-- Opening Marker --
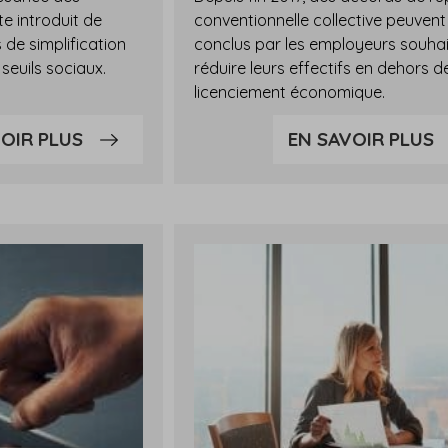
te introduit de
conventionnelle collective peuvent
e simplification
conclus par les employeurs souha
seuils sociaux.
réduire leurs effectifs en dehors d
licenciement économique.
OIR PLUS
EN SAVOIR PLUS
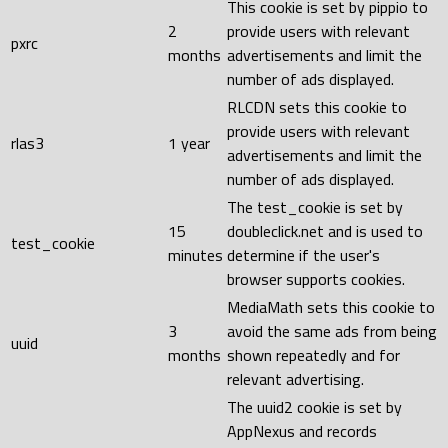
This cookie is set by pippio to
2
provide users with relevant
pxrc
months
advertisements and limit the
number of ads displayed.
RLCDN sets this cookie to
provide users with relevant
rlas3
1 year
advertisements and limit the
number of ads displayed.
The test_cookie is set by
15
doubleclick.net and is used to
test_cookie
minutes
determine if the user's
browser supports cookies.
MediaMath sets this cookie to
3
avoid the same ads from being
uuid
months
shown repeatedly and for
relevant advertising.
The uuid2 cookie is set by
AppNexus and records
-- Closing Marker --
-- Opening Marker --
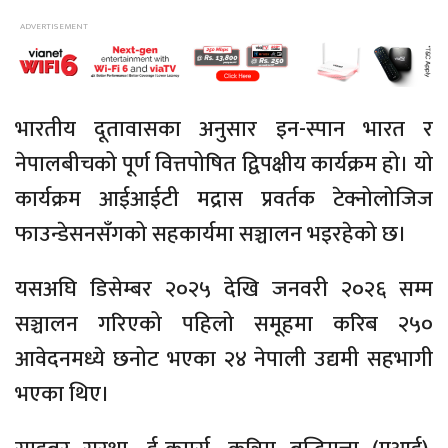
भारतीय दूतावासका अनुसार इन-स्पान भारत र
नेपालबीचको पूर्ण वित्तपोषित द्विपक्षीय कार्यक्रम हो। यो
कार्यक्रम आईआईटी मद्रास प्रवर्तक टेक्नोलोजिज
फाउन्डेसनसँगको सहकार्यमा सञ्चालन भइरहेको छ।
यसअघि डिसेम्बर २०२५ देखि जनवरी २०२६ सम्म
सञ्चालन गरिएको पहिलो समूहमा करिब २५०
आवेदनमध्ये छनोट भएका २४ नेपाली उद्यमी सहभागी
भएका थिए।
-- Closing Marker --
Task to complete: In the records above, everything from the line with "EN SAVOIR PLUS" down to the line with "AppNexus and records" is to be set down exactly, both ends included, with no pictures and no other lines.

Answer space:
EN SAVOIR PLUS
This cookie is set by pippio to
2
provide users with relevant
pxrc
months
advertisements and limit the
number of ads displayed.
RLCDN sets this cookie to
provide users with relevant
rlas3
1 year
advertisements and limit the
number of ads displayed.
The test_cookie is set by
15
doubleclick.net and is used to
test_cookie
minutes
determine if the user's
browser supports cookies.
MediaMath sets this cookie to
3
avoid the same ads from being
uuid
months
shown repeatedly and for
relevant advertising.
The uuid2 cookie is set by
AppNexus and records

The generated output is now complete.